### TASK DETAILS
Write down each entry precisely as given.

### EXCERPTED RECORDS
• • • •

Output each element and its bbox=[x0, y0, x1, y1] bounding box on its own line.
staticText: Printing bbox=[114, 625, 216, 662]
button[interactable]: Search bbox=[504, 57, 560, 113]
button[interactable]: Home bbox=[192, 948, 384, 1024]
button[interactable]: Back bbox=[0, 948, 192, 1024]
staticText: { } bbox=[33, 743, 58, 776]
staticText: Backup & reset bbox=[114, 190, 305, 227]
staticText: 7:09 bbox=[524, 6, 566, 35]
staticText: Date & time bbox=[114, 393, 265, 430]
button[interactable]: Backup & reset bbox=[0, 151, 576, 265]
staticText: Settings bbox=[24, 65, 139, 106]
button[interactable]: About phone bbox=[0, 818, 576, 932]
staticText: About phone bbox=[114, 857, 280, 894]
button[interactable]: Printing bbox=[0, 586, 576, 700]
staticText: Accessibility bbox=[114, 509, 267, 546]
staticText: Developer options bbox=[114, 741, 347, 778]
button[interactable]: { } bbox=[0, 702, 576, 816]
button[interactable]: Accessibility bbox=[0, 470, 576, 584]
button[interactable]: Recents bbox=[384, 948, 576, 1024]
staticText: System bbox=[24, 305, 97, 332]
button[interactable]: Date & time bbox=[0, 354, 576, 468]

• • • •

### RESPONSE TO THIS TASK
Output each element and its bbox=[x0, y0, x1, y1] bounding box on its own line.
staticText: Printing bbox=[114, 625, 216, 662]
button[interactable]: Search bbox=[504, 57, 560, 113]
button[interactable]: Home bbox=[192, 948, 384, 1024]
button[interactable]: Back bbox=[0, 948, 192, 1024]
staticText: { } bbox=[33, 743, 58, 776]
staticText: Backup & reset bbox=[114, 190, 305, 227]
staticText: 7:09 bbox=[524, 6, 566, 35]
staticText: Date & time bbox=[114, 393, 265, 430]
button[interactable]: Backup & reset bbox=[0, 151, 576, 265]
staticText: Settings bbox=[24, 65, 139, 106]
button[interactable]: About phone bbox=[0, 818, 576, 932]
staticText: About phone bbox=[114, 857, 280, 894]
button[interactable]: Printing bbox=[0, 586, 576, 700]
staticText: Accessibility bbox=[114, 509, 267, 546]
staticText: Developer options bbox=[114, 741, 347, 778]
button[interactable]: { } bbox=[0, 702, 576, 816]
button[interactable]: Accessibility bbox=[0, 470, 576, 584]
button[interactable]: Recents bbox=[384, 948, 576, 1024]
staticText: System bbox=[24, 305, 97, 332]
button[interactable]: Date & time bbox=[0, 354, 576, 468]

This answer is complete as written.